• **Provided data**
--- START ---

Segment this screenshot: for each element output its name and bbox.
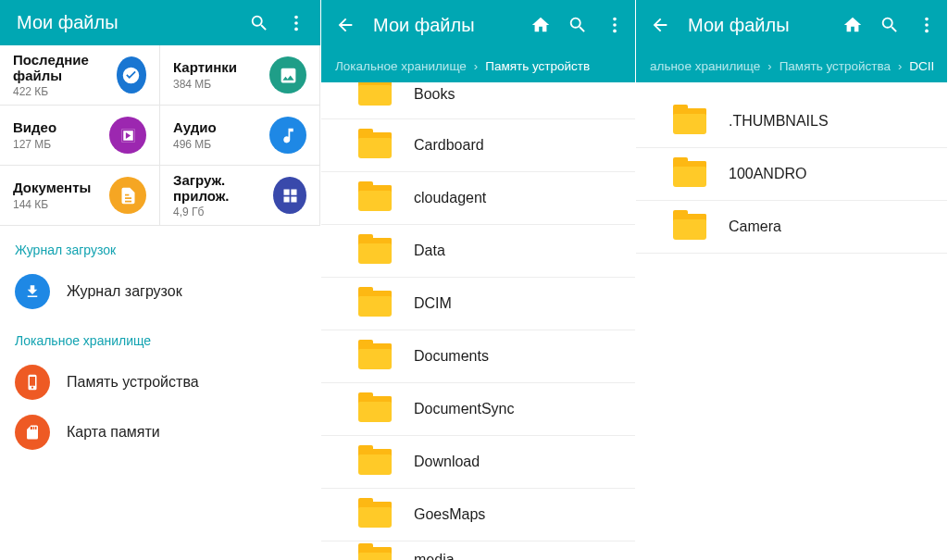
- breadcrumb: Локальное хранилище › Память устройств: [321, 50, 635, 82]
- breadcrumb-item[interactable]: Память устройства: [777, 59, 893, 73]
- app-header: Мои файлы: [636, 0, 947, 50]
- folder-row[interactable]: Books: [321, 82, 635, 119]
- svg-point-0: [294, 15, 298, 19]
- downloads-log-row[interactable]: Журнал загрузок: [0, 267, 320, 317]
- category-title: Документы: [13, 180, 91, 195]
- app-header: Мои файлы: [321, 0, 635, 50]
- search-icon[interactable]: [879, 14, 901, 36]
- folder-row[interactable]: cloudagent: [321, 172, 635, 225]
- image-icon: [269, 56, 306, 93]
- folder-label: 100ANDRO: [729, 166, 806, 182]
- overflow-menu-icon[interactable]: [916, 14, 938, 36]
- breadcrumb-item[interactable]: DCII: [906, 59, 937, 73]
- audio-icon: [269, 117, 306, 154]
- overflow-menu-icon[interactable]: [604, 14, 626, 36]
- folder-label: cloudagent: [414, 190, 486, 206]
- recent-icon: [117, 56, 146, 93]
- svg-point-6: [925, 18, 929, 21]
- category-apps[interactable]: Загруж. прилож. 4,9 Гб: [160, 166, 320, 226]
- sd-card-icon: [15, 415, 50, 450]
- app-title: Мои файлы: [17, 12, 233, 33]
- folder-row[interactable]: Documents: [321, 330, 635, 383]
- apps-icon: [273, 177, 306, 214]
- folder-icon: [673, 214, 706, 240]
- folder-icon: [358, 502, 392, 528]
- sd-card-row[interactable]: Карта памяти: [0, 407, 320, 457]
- folder-label: Data: [414, 243, 445, 259]
- section-storage-title: Локальное хранилище: [0, 317, 320, 357]
- document-icon: [109, 177, 146, 214]
- panel-categories: Мои файлы Последние файлы 422 КБ Картинк…: [0, 0, 321, 560]
- folder-label: .THUMBNAILS: [729, 113, 829, 130]
- device-storage-row[interactable]: Память устройства: [0, 357, 320, 407]
- svg-point-4: [613, 23, 617, 27]
- category-title: Видео: [13, 119, 56, 135]
- folder-row[interactable]: DocumentSync: [321, 383, 635, 436]
- folder-row[interactable]: Data: [321, 225, 635, 278]
- breadcrumb: альное хранилище › Память устройства › D…: [636, 50, 947, 82]
- overflow-menu-icon[interactable]: [285, 12, 307, 34]
- download-icon: [15, 274, 50, 309]
- folder-row[interactable]: GoesMaps: [321, 489, 635, 541]
- folder-icon: [358, 449, 392, 475]
- folder-row[interactable]: Camera: [636, 201, 947, 254]
- svg-point-1: [294, 21, 298, 25]
- folder-icon: [358, 291, 392, 317]
- category-recent[interactable]: Последние файлы 422 КБ: [0, 45, 160, 106]
- folder-label: Books: [414, 86, 455, 103]
- category-title: Аудио: [173, 119, 217, 135]
- folder-row[interactable]: media: [321, 541, 635, 560]
- phone-icon: [15, 365, 50, 400]
- category-size: 422 КБ: [13, 85, 117, 98]
- search-icon[interactable]: [248, 12, 270, 34]
- folder-label: Download: [414, 454, 480, 470]
- app-title: Мои файлы: [373, 15, 515, 36]
- folder-label: DocumentSync: [414, 401, 515, 417]
- category-documents[interactable]: Документы 144 КБ: [0, 166, 160, 226]
- category-title: Картинки: [173, 59, 237, 75]
- svg-point-8: [925, 30, 929, 33]
- category-video[interactable]: Видео 127 МБ: [0, 106, 160, 166]
- folder-list[interactable]: .THUMBNAILS 100ANDRO Camera: [636, 82, 947, 560]
- folder-label: Cardboard: [414, 137, 484, 154]
- category-grid: Последние файлы 422 КБ Картинки 384 МБ В…: [0, 45, 320, 226]
- folder-row[interactable]: Cardboard: [321, 119, 635, 172]
- breadcrumb-item[interactable]: альное хранилище: [647, 59, 763, 73]
- folder-list[interactable]: Books Cardboard cloudagent Data DCIM Doc…: [321, 82, 635, 560]
- folder-row[interactable]: DCIM: [321, 278, 635, 330]
- folder-icon: [358, 547, 392, 560]
- folder-icon: [673, 161, 706, 187]
- folder-row[interactable]: .THUMBNAILS: [636, 95, 947, 148]
- folder-icon: [358, 343, 392, 369]
- home-icon[interactable]: [842, 14, 864, 36]
- folder-row[interactable]: Download: [321, 436, 635, 489]
- back-icon[interactable]: [649, 14, 671, 36]
- folder-row[interactable]: 100ANDRO: [636, 148, 947, 201]
- svg-point-5: [613, 30, 617, 33]
- folder-label: Documents: [414, 348, 489, 365]
- panel-device-storage: Мои файлы Локальное хранилище › Память у…: [321, 0, 636, 560]
- category-title: Загруж. прилож.: [173, 172, 273, 205]
- svg-point-7: [925, 23, 929, 27]
- breadcrumb-item[interactable]: Память устройств: [482, 59, 592, 73]
- panel-dcim: Мои файлы альное хранилище › Память устр…: [636, 0, 948, 560]
- app-title: Мои файлы: [688, 15, 827, 36]
- category-audio[interactable]: Аудио 496 МБ: [160, 106, 320, 166]
- folder-icon: [358, 132, 392, 158]
- chevron-right-icon: ›: [763, 59, 776, 73]
- chevron-right-icon: ›: [469, 59, 482, 73]
- row-label: Журнал загрузок: [67, 283, 182, 300]
- folder-label: GoesMaps: [414, 506, 485, 523]
- home-icon[interactable]: [530, 14, 552, 36]
- search-icon[interactable]: [567, 14, 589, 36]
- section-downloads-title: Журнал загрузок: [0, 226, 320, 267]
- folder-icon: [358, 82, 392, 106]
- folder-label: DCIM: [414, 295, 452, 312]
- back-icon[interactable]: [334, 14, 356, 36]
- category-images[interactable]: Картинки 384 МБ: [160, 45, 320, 106]
- chevron-right-icon: ›: [893, 59, 906, 73]
- folder-icon: [358, 396, 392, 422]
- breadcrumb-item[interactable]: Локальное хранилище: [332, 59, 469, 73]
- app-header: Мои файлы: [0, 0, 320, 45]
- svg-point-2: [294, 27, 298, 31]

--- END ---

• **About this task**
Extract each line holding the word "overflow" from the records.

• **Exercise result**
- overflow-menu-icon[interactable]: [916, 14, 938, 36]
- overflow-menu-icon[interactable]: [604, 14, 626, 36]
- overflow-menu-icon[interactable]: [285, 12, 307, 34]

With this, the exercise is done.